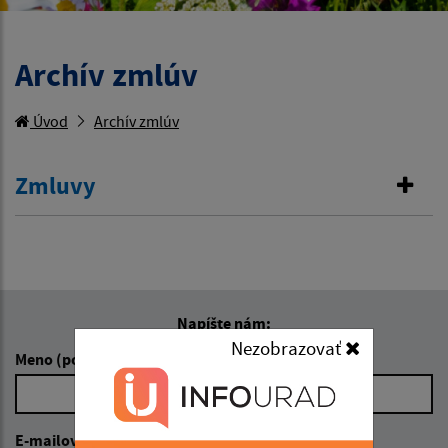
Archív zmlúv
Úvod
Archív zmlúv
Zmluvy
Napíšte nám:
Nezobrazovať
Meno (povinné)
E-mailová adresa (povinné)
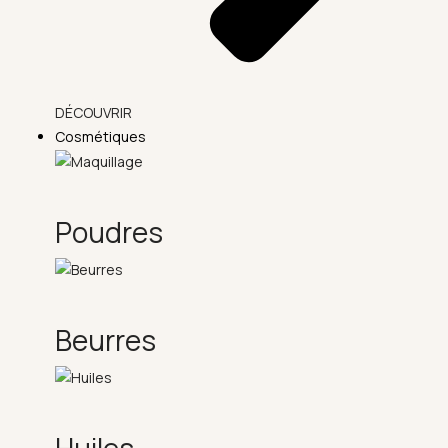
DÉCOUVRIR
Cosmétiques
Poudres
Beurres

Problem details: Give back each of the records above word for word, apart from the pictures.

Result:
Archív zmlúv
Úvod
Archív zmlúv
Zmluvy
Napíšte nám:
Nezobrazovať
Meno (povinné)
E-mailová adresa (povinné)
DÉCOUVRIR
Cosmétiques
Poudres
Beurres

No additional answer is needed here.